6. Measure the dough in 42g or 1.5 ounce portions (like a bit smaller than a golf ball)
Dough Balls
7. Round them up into balls and put them on a piece buttered parchment paper or silpat. DON'T PRESS THEM!!! (You should put them in the oven when they look like in that above picture)
8. Put them in the oven at the bottom for 8 minutes, than turn them around and put them on the top rack for 7 minutes.
9. Cool down for five minutes before eating.

Note: Chilling the dough makes all the difference, especially since you melted the butter when you put it in the oven right away the fat will melt quicker causing the cookie dough to slide and spread more, making them more thin and crispy rather than thicker and chewy.

Chewy Chocolate Burnt Almond Cookies (Close-Up)

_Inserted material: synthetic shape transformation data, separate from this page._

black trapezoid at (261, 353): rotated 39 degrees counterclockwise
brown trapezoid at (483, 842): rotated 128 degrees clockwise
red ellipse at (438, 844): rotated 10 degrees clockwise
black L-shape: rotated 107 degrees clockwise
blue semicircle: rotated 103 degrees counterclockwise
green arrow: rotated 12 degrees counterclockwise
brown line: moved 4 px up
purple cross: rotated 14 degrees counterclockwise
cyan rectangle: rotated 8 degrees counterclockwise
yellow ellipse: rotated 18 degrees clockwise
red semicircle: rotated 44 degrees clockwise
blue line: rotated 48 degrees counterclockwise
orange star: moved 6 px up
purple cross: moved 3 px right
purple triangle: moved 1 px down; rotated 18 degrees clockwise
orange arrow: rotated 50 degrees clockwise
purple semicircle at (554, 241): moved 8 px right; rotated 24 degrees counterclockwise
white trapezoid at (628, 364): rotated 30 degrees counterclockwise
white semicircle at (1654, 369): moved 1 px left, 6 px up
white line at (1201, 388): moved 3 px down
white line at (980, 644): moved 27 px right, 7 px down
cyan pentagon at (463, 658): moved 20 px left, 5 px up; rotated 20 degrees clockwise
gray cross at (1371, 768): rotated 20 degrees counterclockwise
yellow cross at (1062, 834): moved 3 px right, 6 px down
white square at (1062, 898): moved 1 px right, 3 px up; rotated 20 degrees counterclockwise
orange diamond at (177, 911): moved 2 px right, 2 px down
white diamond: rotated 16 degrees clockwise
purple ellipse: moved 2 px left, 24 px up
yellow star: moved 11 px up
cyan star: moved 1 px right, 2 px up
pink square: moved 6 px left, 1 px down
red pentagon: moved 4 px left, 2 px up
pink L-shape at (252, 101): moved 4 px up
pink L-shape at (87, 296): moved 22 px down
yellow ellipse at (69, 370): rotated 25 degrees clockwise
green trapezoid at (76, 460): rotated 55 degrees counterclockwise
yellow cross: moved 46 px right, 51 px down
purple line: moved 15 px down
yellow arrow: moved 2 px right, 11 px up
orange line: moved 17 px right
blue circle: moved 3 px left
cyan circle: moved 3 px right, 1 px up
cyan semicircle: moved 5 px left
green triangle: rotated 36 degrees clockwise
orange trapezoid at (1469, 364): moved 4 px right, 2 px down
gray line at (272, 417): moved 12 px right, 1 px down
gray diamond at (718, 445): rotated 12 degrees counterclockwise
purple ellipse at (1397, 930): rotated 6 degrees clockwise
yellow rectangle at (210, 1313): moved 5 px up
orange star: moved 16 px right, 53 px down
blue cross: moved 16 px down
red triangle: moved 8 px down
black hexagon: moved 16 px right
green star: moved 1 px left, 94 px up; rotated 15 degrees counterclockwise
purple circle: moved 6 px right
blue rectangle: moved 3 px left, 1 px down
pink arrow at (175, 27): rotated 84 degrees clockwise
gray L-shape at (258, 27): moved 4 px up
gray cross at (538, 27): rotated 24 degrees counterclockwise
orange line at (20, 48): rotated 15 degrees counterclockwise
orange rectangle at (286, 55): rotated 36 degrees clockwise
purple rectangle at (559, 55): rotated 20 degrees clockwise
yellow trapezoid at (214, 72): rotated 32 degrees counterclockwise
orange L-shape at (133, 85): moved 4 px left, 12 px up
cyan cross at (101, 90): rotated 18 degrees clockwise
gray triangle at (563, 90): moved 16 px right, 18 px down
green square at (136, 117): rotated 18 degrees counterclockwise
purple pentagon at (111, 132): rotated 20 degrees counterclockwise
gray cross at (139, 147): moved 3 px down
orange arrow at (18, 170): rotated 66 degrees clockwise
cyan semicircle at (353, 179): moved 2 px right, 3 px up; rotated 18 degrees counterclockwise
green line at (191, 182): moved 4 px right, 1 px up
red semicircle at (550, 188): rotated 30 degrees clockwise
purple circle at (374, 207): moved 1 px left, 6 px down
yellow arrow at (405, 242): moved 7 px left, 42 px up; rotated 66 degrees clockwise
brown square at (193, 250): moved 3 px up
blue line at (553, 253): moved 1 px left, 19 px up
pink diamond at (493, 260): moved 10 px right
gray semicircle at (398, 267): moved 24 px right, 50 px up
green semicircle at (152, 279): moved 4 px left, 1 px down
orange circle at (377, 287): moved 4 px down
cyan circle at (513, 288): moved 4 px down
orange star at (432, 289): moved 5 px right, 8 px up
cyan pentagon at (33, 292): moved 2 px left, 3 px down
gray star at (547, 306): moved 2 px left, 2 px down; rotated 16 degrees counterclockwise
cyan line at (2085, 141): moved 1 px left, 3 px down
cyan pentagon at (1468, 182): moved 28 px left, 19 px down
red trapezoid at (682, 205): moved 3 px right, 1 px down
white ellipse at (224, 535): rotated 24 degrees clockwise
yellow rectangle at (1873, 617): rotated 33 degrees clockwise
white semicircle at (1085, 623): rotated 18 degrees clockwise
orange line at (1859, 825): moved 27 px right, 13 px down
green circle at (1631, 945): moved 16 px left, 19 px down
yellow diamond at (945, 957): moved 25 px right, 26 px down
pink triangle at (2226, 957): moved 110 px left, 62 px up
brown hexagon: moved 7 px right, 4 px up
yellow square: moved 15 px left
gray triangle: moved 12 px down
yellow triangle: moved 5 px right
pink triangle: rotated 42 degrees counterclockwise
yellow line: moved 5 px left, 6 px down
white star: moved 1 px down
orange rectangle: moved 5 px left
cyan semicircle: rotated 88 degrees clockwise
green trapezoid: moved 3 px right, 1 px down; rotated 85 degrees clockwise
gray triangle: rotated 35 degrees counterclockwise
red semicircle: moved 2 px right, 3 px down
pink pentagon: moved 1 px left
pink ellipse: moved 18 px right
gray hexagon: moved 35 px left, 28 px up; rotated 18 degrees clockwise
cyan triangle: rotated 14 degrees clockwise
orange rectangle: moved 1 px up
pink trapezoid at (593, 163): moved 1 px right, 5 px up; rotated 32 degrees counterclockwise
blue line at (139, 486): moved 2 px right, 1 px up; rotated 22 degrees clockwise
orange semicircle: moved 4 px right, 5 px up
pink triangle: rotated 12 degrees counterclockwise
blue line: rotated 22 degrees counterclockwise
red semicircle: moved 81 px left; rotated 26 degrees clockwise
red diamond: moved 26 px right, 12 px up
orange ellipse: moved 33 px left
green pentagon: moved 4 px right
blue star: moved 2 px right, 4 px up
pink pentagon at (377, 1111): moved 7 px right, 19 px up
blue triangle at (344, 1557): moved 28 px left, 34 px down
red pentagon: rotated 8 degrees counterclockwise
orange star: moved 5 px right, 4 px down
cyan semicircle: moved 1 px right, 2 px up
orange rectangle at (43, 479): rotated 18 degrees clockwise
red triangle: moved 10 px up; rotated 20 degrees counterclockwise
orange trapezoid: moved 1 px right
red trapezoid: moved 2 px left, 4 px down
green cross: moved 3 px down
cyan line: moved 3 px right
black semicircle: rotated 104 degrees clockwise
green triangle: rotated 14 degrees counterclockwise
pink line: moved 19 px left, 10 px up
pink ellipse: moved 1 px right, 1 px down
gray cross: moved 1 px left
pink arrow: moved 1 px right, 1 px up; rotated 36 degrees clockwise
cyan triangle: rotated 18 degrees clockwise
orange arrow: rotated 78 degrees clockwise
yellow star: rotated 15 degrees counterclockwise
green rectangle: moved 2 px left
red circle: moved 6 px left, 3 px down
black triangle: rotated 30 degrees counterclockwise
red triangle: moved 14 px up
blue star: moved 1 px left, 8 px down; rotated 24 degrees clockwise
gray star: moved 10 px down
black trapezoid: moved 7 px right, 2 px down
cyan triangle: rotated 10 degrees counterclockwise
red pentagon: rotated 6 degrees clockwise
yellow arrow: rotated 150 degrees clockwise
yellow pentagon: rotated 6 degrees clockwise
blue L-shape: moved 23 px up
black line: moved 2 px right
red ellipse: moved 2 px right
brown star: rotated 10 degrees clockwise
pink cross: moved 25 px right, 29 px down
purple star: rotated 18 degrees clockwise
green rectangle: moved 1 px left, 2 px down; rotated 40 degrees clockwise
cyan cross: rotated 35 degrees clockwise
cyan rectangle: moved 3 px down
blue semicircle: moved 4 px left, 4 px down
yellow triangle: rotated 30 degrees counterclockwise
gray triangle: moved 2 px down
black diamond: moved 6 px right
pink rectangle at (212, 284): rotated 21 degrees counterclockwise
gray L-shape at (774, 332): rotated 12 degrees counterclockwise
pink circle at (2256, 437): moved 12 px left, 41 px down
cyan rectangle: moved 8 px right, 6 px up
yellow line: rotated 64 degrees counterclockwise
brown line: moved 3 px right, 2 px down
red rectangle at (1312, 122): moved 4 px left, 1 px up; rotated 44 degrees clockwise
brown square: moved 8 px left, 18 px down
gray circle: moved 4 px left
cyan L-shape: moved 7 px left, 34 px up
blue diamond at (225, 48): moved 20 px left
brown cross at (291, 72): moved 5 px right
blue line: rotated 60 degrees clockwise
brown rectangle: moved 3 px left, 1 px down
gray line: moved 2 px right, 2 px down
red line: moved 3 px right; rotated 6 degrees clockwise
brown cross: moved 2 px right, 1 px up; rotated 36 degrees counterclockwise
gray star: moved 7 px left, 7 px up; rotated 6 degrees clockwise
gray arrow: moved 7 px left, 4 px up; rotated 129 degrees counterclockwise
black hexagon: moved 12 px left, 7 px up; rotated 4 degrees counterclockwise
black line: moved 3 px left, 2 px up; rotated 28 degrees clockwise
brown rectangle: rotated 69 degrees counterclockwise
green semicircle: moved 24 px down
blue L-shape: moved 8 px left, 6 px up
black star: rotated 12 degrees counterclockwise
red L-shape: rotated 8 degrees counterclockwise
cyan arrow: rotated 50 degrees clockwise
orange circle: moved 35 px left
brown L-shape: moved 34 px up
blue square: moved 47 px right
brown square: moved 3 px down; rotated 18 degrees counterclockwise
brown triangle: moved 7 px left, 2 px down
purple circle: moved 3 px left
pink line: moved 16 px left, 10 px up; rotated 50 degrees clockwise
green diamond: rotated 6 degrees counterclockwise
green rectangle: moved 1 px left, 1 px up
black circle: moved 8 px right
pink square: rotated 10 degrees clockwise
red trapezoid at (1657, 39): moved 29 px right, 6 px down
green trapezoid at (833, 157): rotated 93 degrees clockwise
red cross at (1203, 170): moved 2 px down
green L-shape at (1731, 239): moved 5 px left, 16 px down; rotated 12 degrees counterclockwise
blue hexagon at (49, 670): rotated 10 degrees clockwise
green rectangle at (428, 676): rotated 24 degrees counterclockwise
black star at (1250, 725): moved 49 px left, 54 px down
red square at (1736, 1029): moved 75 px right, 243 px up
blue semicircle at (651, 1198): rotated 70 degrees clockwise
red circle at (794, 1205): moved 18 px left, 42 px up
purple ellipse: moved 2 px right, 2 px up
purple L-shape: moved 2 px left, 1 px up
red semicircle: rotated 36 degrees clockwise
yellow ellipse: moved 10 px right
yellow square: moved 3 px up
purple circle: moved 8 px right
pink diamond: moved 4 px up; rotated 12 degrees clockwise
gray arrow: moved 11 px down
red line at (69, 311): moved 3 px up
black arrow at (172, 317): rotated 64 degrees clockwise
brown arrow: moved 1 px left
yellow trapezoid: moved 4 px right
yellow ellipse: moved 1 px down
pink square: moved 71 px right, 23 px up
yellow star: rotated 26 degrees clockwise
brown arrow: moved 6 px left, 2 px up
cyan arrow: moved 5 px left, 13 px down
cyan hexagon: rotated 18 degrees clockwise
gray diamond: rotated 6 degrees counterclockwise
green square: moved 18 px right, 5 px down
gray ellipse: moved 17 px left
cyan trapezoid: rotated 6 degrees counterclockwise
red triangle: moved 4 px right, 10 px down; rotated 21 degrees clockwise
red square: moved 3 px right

This is one of my favourite recipes, my boyfriend ate a few and he also loved this cookie, he declared it "The Best Cookie He Ever Ate!". I think taking time to do each step makes all the difference. Toasting the almonds so they are more fragrant, browning the butter accentuates the nuttiness, the coffee gives it more of a well rounded flavour and nice bitterness so the cookie isn't too cloying sweet. Also the chewiness of the cookie and the crunch of the nuts gives a nice balance of textures.